In France, children with High Potential represent only 3% of the population. Despite their intellectual capacities to easily understand very complex things, a third of them fail the bac.
The Lyon study therefore confirms the existence of two very distinct profiles in children with High Potential. These profiles, updated by Fanny nusbaum, psychologist, researcher in psychology and neuroscience at the University of Lyon II are the “laminaria” and the “complexes”.
The first correspond to children who have no academic difficulties and who know how to adapt and integrate into their environment, while accepting their difference. The second show a “cognitive dyssynchrony”, that is to say, they suffer from a gap between the very mature intellectual sphere and the more fragile emotional sphere. They find it more difficult to accept their difference and often fail at school.
Improve learning
To carry out this research, the Lyon team studied via MRI, the connections, the anatomy and the functioning of the brain, stimulated or not, of 80 children with High Potential, aged between 8 and 12 years. The latter, previously selected by the child psychiatrist Olivier Revol, had passed an IQ test allowing them to be divided into four groups: the “normal”, the “homogeneous”, the “heterogeneous” and those suffering from attention disorders. MRI showed that areas of the brain were activated in different ways depending on whether it belonged to a particular group.

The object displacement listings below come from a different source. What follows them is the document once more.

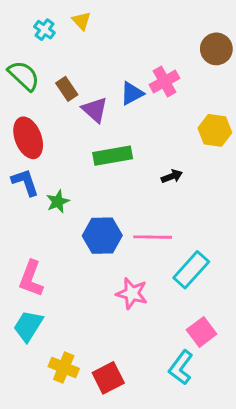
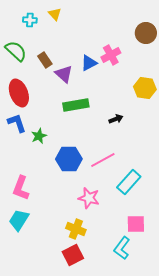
cyan cross: (44, 30) -> (30, 20), turned -32
pink line: (153, 237) -> (103, 160), turned -30
pink square: (202, 332) -> (136, 224), turned 36
yellow cross: (64, 368) -> (76, 229), moved

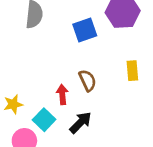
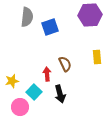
blue square: (85, 30) -> (50, 27), moved
black arrow: (81, 123) -> (60, 94), turned 120

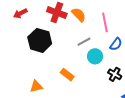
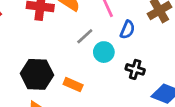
black hexagon: (40, 40) -> (37, 74), moved

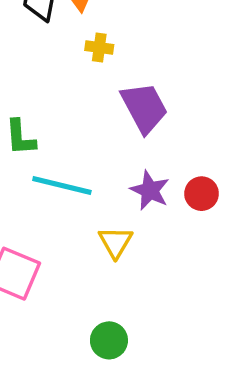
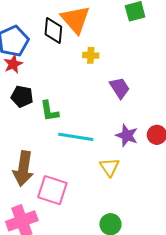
purple trapezoid: (144, 108) -> (120, 88), size x0.7

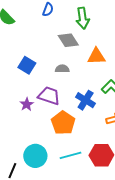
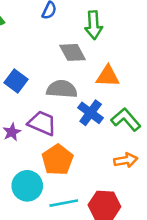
gray semicircle: (62, 69) -> (62, 89), size x1.6
blue cross: (86, 100) -> (91, 113), moved
cyan circle: (35, 156) -> (27, 186), moved

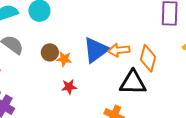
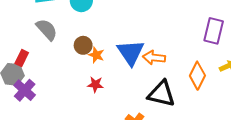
blue triangle: (96, 50) -> (131, 52), turned -40
orange diamond: (148, 58) -> (197, 76), moved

This study is used to better understand the cerebral functioning of HP children with the aim of integrating it into the teaching techniques of teachers.
Beyond a cerebral mapping of precocious children, these results will make it possible to adapt the teaching in schools to the profile of the child. The latter will be better supported on the educational and psychological level to help him adapt to his environment and no longer be in failure at school.